Exercise requirements: In your answer, repeat each line of the data exactly.

━━━

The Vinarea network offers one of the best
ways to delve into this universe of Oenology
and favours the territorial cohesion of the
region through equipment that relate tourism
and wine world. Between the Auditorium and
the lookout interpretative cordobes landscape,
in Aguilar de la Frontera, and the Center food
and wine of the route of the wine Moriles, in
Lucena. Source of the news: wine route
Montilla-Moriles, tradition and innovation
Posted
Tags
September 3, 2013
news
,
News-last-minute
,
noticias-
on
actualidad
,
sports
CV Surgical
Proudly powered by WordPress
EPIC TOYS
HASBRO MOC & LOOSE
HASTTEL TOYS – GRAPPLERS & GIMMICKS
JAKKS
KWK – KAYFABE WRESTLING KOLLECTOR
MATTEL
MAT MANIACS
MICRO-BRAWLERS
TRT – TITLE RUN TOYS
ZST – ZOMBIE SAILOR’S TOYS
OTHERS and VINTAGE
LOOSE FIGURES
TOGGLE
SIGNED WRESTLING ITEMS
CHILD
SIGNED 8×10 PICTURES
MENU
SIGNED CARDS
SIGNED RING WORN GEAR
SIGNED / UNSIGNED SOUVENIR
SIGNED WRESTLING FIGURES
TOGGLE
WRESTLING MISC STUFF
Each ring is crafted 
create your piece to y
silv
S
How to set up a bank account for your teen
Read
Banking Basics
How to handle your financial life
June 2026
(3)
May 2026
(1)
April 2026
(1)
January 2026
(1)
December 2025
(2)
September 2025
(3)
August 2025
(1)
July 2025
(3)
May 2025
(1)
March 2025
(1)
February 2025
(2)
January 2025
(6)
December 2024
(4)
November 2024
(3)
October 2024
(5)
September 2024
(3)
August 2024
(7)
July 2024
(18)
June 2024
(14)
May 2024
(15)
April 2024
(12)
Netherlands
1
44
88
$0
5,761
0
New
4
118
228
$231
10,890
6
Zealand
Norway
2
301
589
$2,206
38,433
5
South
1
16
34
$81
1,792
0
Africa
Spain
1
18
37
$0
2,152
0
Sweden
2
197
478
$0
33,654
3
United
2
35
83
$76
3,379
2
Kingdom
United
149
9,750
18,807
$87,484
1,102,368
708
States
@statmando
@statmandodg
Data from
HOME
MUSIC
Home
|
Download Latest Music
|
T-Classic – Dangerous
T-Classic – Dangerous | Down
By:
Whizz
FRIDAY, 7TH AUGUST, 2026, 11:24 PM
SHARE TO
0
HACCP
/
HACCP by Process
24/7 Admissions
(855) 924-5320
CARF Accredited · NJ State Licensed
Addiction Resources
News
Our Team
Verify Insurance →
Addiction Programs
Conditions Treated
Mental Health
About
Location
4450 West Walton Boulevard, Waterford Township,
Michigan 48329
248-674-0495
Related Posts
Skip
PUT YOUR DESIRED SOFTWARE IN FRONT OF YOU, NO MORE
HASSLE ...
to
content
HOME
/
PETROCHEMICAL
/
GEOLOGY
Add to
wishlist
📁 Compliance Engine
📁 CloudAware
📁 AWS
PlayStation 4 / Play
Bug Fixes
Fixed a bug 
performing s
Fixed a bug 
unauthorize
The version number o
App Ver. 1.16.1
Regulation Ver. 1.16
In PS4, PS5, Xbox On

━━━

Result of the task:
The Vinarea network offers one of the best
ways to delve into this universe of Oenology
and favours the territorial cohesion of the
region through equipment that relate tourism
and wine world. Between the Auditorium and
the lookout interpretative cordobes landscape,
in Aguilar de la Frontera, and the Center food
and wine of the route of the wine Moriles, in
Lucena. Source of the news: wine route
Montilla-Moriles, tradition and innovation
Posted
Tags
September 3, 2013
news
,
News-last-minute
,
noticias-
on
actualidad
,
sports
CV Surgical
Proudly powered by WordPress
EPIC TOYS
HASBRO MOC & LOOSE
HASTTEL TOYS – GRAPPLERS & GIMMICKS
JAKKS
KWK – KAYFABE WRESTLING KOLLECTOR
MATTEL
MAT MANIACS
MICRO-BRAWLERS
TRT – TITLE RUN TOYS
ZST – ZOMBIE SAILOR’S TOYS
OTHERS and VINTAGE
LOOSE FIGURES
TOGGLE
SIGNED WRESTLING ITEMS
CHILD
SIGNED 8×10 PICTURES
MENU
SIGNED CARDS
SIGNED RING WORN GEAR
SIGNED / UNSIGNED SOUVENIR
SIGNED WRESTLING FIGURES
TOGGLE
WRESTLING MISC STUFF
Each ring is crafted 
create your piece to y
silv
S
How to set up a bank account for your teen
Read
Banking Basics
How to handle your financial life
June 2026
(3)
May 2026
(1)
April 2026
(1)
January 2026
(1)
December 2025
(2)
September 2025
(3)
August 2025
(1)
July 2025
(3)
May 2025
(1)
March 2025
(1)
February 2025
(2)
January 2025
(6)
December 2024
(4)
November 2024
(3)
October 2024
(5)
September 2024
(3)
August 2024
(7)
July 2024
(18)
June 2024
(14)
May 2024
(15)
April 2024
(12)
Netherlands
1
44
88
$0
5,761
0
New
4
118
228
$231
10,890
6
Zealand
Norway
2
301
589
$2,206
38,433
5
South
1
16
34
$81
1,792
0
Africa
Spain
1
18
37
$0
2,152
0
Sweden
2
197
478
$0
33,654
3
United
2
35
83
$76
3,379
2
Kingdom
United
149
9,750
18,807
$87,484
1,102,368
708
States
@statmando
@statmandodg
Data from
HOME
MUSIC
Home
|
Download Latest Music
|
T-Classic – Dangerous
T-Classic – Dangerous | Down
By:
Whizz
FRIDAY, 7TH AUGUST, 2026, 11:24 PM
SHARE TO
0
HACCP
/
HACCP by Process
24/7 Admissions
(855) 924-5320
CARF Accredited · NJ State Licensed
Addiction Resources
News
Our Team
Verify Insurance →
Addiction Programs
Conditions Treated
Mental Health
About
Location
4450 West Walton Boulevard, Waterford Township,
Michigan 48329
248-674-0495
Related Posts
Skip
PUT YOUR DESIRED SOFTWARE IN FRONT OF YOU, NO MORE
HASSLE ...
to
content
HOME
/
PETROCHEMICAL
/
GEOLOGY
Add to
wishlist
📁 Compliance Engine
📁 CloudAware
📁 AWS
PlayStation 4 / Play
Bug Fixes
Fixed a bug 
performing s
Fixed a bug 
unauthorize
The version number o
App Ver. 1.16.1
Regulation Ver. 1.16
In PS4, PS5, Xbox On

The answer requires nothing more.